„Opa, warum liegt hier ein platter schwarzer Pfannkuchen aus Stoff im Schrank?“, fragte der kleine Phillip und hielt ein kreisrundes, flaches Etwas in die Höhe.
Opa fegte sich den unsichtbaren Staub von seinen
Knien, sah das Ding und grinste übers ganze Gesicht. „Ah, mein alter
Klappzylinder! Ich wusste gar nicht, dass ich den noch hab. Pass mal auf, mein
Junge.“ Opa nahm das schwarze Teil, hielt es locker in der Hand und gab dem
Rand mit dem Handballen der anderen Hand einen gezielten, lässigen Kick. Plopp! machte
es und der Hut wurde lebendig. Der Junge staunte nicht schlecht, als plötzlich
ein majestätisch anmutender Zylinder zum Vorschein kam. Ein solches Ding hatte
er noch nie gesehen.
„Wow!“, rief er deshalb begeistert und riss die
Augen weit auf. „Das ist ja ein schöner Hut?“
„Ein Hut?“, lachte Opa und setzte sich das
Prachtstück schief auf den Kopf. „Das ist nicht nur einfach ein Hut, mein
Junge. Das ist ein Zylinder! Ein edles Stück, das man nur zu ganz besonderen
Anlässen trägt.“
Phillip konnte es sich gar nicht vorstellen, dass
Opa so ein Ding tatsächlich getragen hatte.

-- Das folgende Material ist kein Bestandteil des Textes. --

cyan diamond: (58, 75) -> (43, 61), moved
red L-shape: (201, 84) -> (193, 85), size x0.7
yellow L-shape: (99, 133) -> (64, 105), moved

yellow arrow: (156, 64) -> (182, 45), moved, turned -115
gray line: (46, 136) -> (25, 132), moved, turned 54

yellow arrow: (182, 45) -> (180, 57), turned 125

„Natürlich hab ich den getragen!“, erzählte Opa
und man sah seinen Stolz darüber an dem Funkeln in seinen Augen. „Ich trug ihn
zum Beispiel bei einer sehr vornehmen Hochzeit im Freien. Ich spazierte gerade
stolz über den Rasen, als eine Taube im Tiefflug über mich hinwegsauste und
– patsch! – ein riesiges ‚Glückssignal‘ genau oben auf der
Seide hinterließ. Ich wollte den Klecks unauffällig mit dem Taschentuch
wegwischen, doch in meiner Hektik drückte ich versehentlich den Mechanismus aus.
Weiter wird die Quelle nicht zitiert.